1. Define recovery goals
Write these values explicitly:
- RPO: maximum acceptable data loss
- RTO: maximum acceptable recovery time
- Critical services list in recovery order
Example: telemetry ingestion might need fast RTO, while historical archives can wait.
2. Backup scope classification
Split data into classes:
- system configuration (
/etc, service files) - application state (databases, queues)
- user data and media
- secrets and keys
Treat secrets separately with tighter access controls and rotation policy.
3. Tooling and storage layout
A robust pattern:
resticor equivalent for encrypted incremental backups- local fast backup target (USB SSD or NAS)
- remote off-site copy for disaster scenarios
Follow the 3-2-1 principle:
- 3 copies
- 2 different media types
- 1 copy off-site
4. Scheduling and consistency
Use systemd timers or trusted schedulers, not manual runs. For stateful services:
- quiesce writes or snapshot consistent state
- dump databases with versioned naming
- run backup immediately after dump
Inconsistent snapshots are common and often unnoticed until restore time.
5. Restore drill workflow
At least monthly, perform a full drill on spare hardware or VM:
- Provision clean OS
- Restore configs and secrets
- Restore application data
- Start services in dependency order
- Run smoke tests and compare metrics
Document exact commands and timings. If recovery steps exist only in memory, they will fail under pressure.
6. Backup validation automation
Add automated checks:
- backup completion status
- repository integrity check
- random file restore test
- alert if no successful backup in expected window
Silent backup failures are common. Monitoring backup freshness is mandatory.
7. Incident response checklist
When failure happens:
- classify incident type (disk loss, corruption, compromise)
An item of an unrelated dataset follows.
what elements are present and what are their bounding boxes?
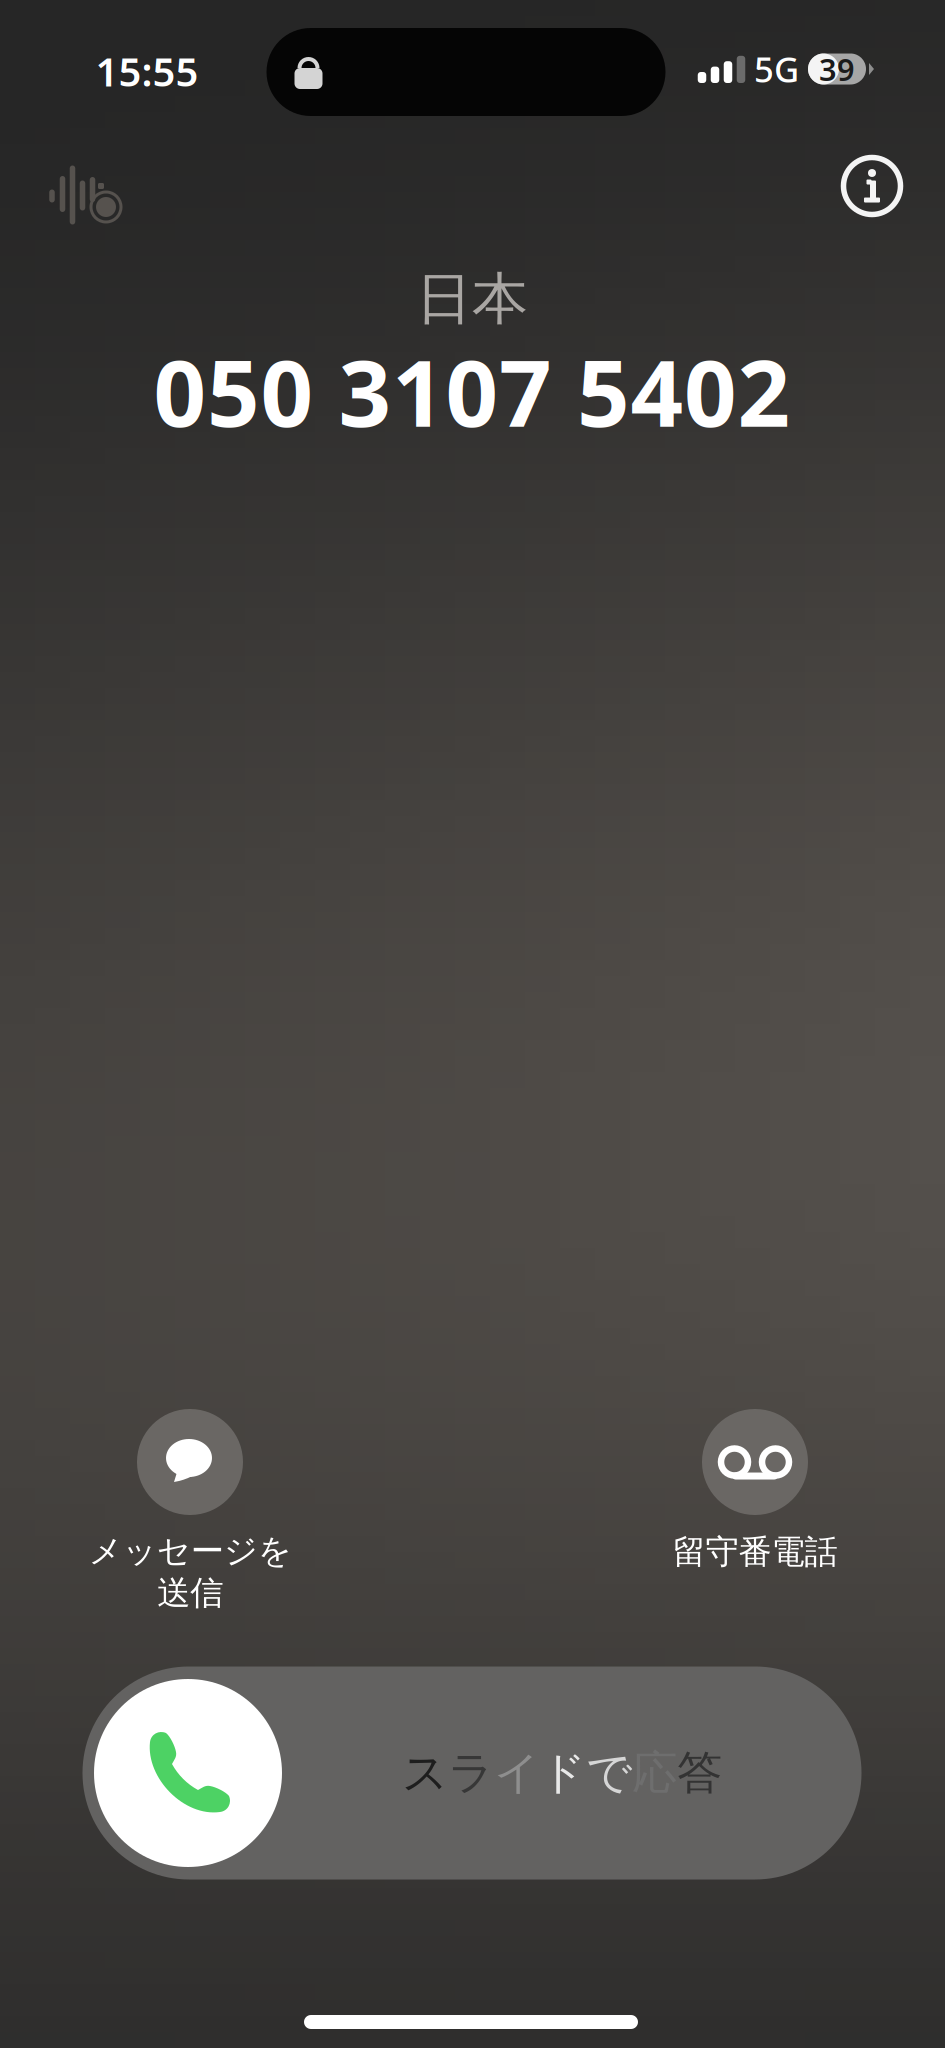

- choose appropriate restore point
- rotate compromised credentials after restore
- verify service correctness, not only process startup
A service can be up and still wrong due to stale or partial data.
8. Post-incident learning
After recovery:
- update runbook with missing steps
- adjust retention and frequency if RPO missed
- remove manual steps by automation where possible
Each incident should leave the platform stronger.
Final note
Disaster recovery is a practice, not a file dump. If you can restore quickly from a written runbook on a bad day, your backup strategy is working.